Kain Morgan P, Hossack Blake R, Smalling Kelly L, Halstead Brian J, Grear Daniel A, Miller David A W, Adams Michael J, Backlin Adam R, Barichivich William J, Eagles-Smith Collin A, Emery Colleen, Fleming Jillian E, Fisher Robert N, Gallegos Elizabeth, Lor Duoa Jim, Kleeman Patrick M, Muths Erin, Pan Ty, Pearl Christopher A, Robinson Charles W, Rumrill Catilin, Tornabene Brian J, Waddle J Hardin, Walls Susan C, Grant Evan H Campbell
Pennsylvania State University, State College, PA, USA.
Eastern Ecological Science Center (Patuxent Wildlife Research Center), S.O. Conte Anadromous Fish Research Laboratory, U.S. Geological Survey, Turners Falls, MA, USA.
Sci Rep. 2025 May 19;15(1):17314. doi: 10.1038/s41598-025-99839-3.
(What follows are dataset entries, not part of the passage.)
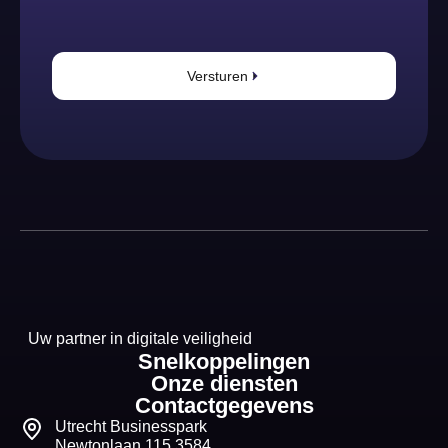
Versturen
Uw partner in digitale veiligheid
Snelkoppelingen
Onze diensten
Contactgegevens
Utrecht Businesspark
Newtonlaan 115 3584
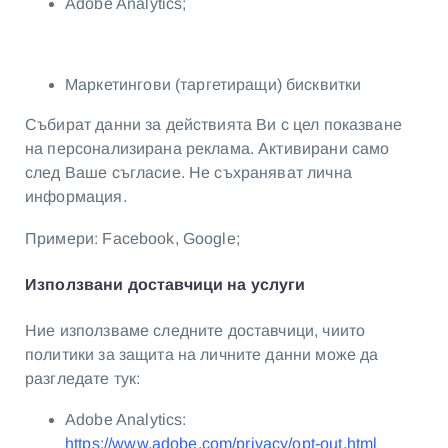
Adobe Analytics;
Маркетингови (таргетиращи) бисквитки
Събират данни за действията Ви с цел показване
на персонализирана реклама. Активирани само
след Ваше съгласие. Не съхраняват лична
информация.
Примери: Facebook, Google;
Използвани доставчици на услуги
Ние използваме следните доставчици, чиито
политики за защита на личните данни може да
разгледате тук:
Adobe Analytics:
https://www.adobe.com/privacy/opt-out.html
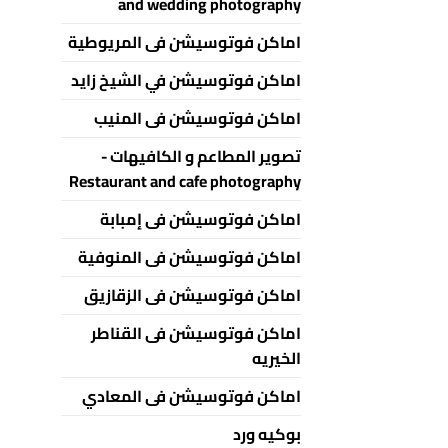
and wedding photography
اماكن فوتوسيشن فى المريوطية
اماكن فوتوسيشن في الشيخ زايد
اماكن فوتوسيشن فى المنيب
تصوير المطاعم و الكافيهات -
Restaurant and cafe photography
اماكن فوتوسيشن فى إمبابة
اماكن فوتوسيشن فى المنوفية
اماكن فوتوسيشن فى الزقازيق
اماكن فوتوسيشن فى القناطر
الخيريه
اماكن فوتوسيشن فى المعادي
بوكيه ورد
Disease, alone or combined with other stressors such as habitat loss and contaminants, affects wildlife populations worldwide. However, interactions among stressors and how they affect demography and populations remain poorly understood. The amphibian chytrid fungus (Batrachochytrium dendrobatidis; Bd) is a sometimes-lethal pathogen linked with population declines and extirpations of amphibians globally. Laboratory evidence shows ubiquitous contaminants like methylmercury (MeHg) can reduce vigor and survival of amphibians, but population-level effects remain unclear. We used non-lethal sampling to assess how Bd and MeHg affected survival of juvenile and adult amphibians in 20 populations across the USA. Survival of several species declined with increasing Bd loads, including some species previously considered resistant to Bd (e.g., eastern newt [Notophthalmus viridescens]). Although our sampling for MeHg was less intensive than for Bd, we found MeHg can both directly reduce survival and synergistically magnify the effects of Bd infection. For a population of foothill yellow-legged frogs (Rana boylii), the estimated reduction in survival from MeHg exceeded that from Bd. Although effects varied widely among populations and species, our results help clarify the potential for synergistic effects of disease and contaminants and emphasize the complexity of identifying and quantifying the population-level effects of interactions among stressors.
疾病,无论是单独出现还是与栖息地丧失和污染物等其他压力源共同作用,都会影响全球的野生动物种群。然而,压力源之间的相互作用以及它们如何影响种群统计学和种群数量,目前仍知之甚少。两栖类壶菌(蛙壶菌;Bd)是一种有时会致命的病原体,与全球两栖动物的种群数量下降和灭绝有关。实验室证据表明,像甲基汞(MeHg)这样普遍存在的污染物会降低两栖动物的活力和存活率,但在种群层面的影响仍不明确。我们通过非致命性采样来评估Bd和MeHg如何影响美国20个种群中幼年和成年两栖动物的存活率。随着Bd负荷的增加,几种物种的存活率下降,包括一些先前被认为对Bd有抗性的物种(如东部蝾螈[绿红东美螈])。尽管我们对MeHg的采样不如对Bd的采样密集,但我们发现MeHg既能直接降低存活率,又能协同放大Bd感染的影响。对于山麓黄腿蛙(加州红腿蛙)的一个种群来说,估计MeHg导致的存活率降低超过了Bd。尽管不同种群和物种之间的影响差异很大,但我们的结果有助于阐明疾病和污染物协同作用的可能性,并强调识别和量化压力源之间相互作用在种群层面影响的复杂性。